== PROVIDED INFORMATION

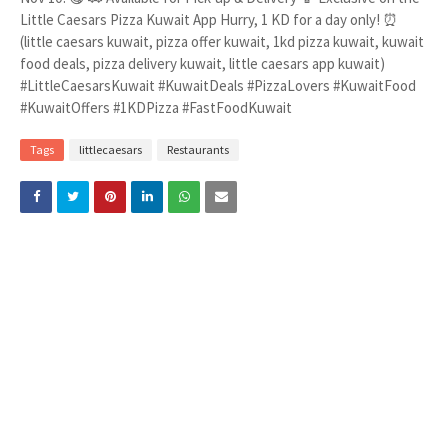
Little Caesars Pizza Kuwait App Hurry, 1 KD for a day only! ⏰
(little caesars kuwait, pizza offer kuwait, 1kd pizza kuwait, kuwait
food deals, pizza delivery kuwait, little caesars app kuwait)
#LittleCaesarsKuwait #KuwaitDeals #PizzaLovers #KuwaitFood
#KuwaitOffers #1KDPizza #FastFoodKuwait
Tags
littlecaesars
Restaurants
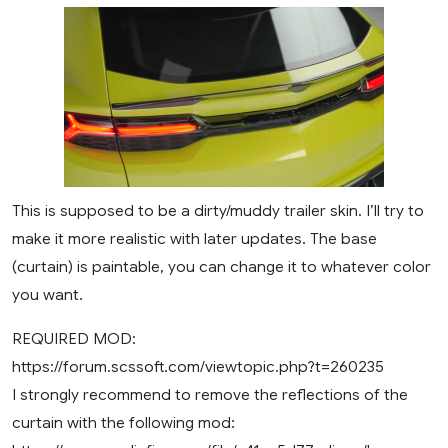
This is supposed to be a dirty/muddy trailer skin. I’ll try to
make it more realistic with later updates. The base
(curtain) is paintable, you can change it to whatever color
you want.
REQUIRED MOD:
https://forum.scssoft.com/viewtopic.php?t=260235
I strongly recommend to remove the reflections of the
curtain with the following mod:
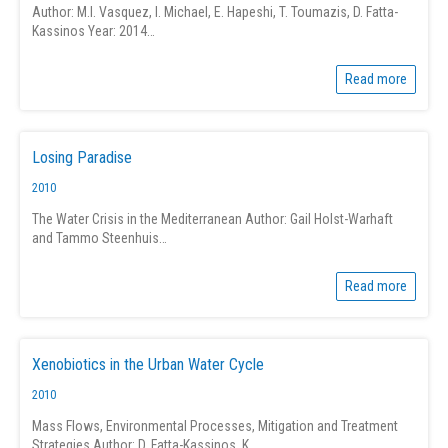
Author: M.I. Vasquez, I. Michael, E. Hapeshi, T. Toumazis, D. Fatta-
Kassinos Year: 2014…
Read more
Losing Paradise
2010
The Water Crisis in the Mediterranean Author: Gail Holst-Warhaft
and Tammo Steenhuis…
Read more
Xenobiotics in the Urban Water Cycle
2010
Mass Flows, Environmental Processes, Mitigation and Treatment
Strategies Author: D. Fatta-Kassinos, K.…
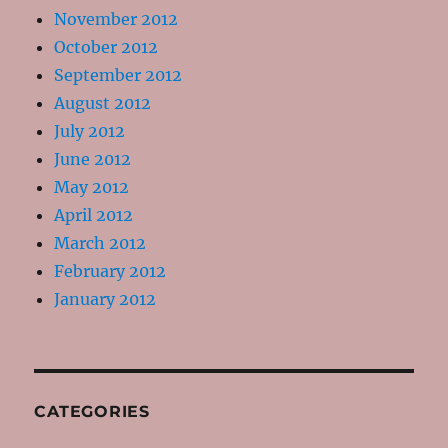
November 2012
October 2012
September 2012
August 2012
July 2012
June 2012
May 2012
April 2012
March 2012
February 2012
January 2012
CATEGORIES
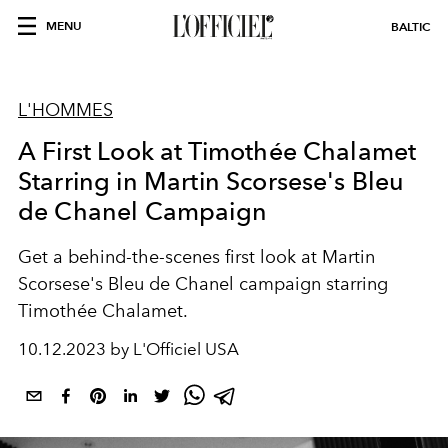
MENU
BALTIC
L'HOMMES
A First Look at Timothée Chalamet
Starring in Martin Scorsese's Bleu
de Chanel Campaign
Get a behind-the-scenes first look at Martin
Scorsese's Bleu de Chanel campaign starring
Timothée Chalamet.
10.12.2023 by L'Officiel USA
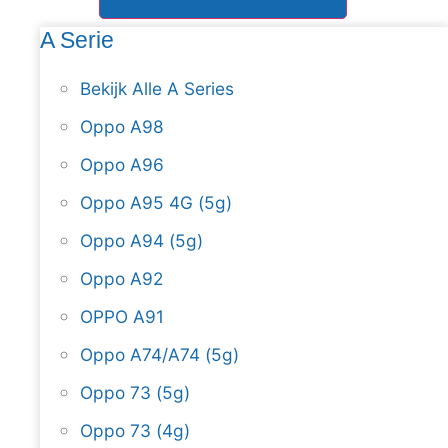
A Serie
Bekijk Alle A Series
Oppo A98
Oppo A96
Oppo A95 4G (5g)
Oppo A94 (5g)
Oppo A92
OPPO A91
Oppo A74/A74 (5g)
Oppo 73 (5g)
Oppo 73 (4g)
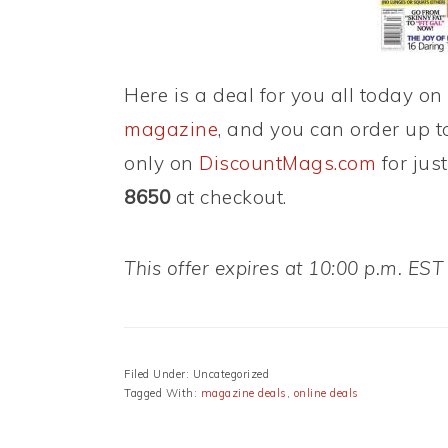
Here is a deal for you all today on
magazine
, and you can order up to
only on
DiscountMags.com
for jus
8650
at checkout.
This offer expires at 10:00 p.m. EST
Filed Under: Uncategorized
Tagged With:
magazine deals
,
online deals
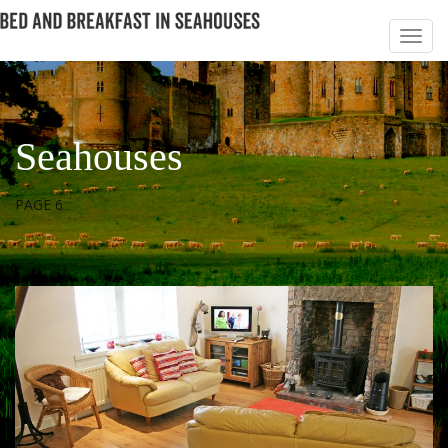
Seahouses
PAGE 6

====

◆ GOAL OF THE EXERCISE
Report all lines of the material that contain the word "This".

◆ WRITTEN RESPONSE
This is supposed to be a dirty/muddy trailer skin. I’ll try to
This offer expires at 10:00 p.m. EST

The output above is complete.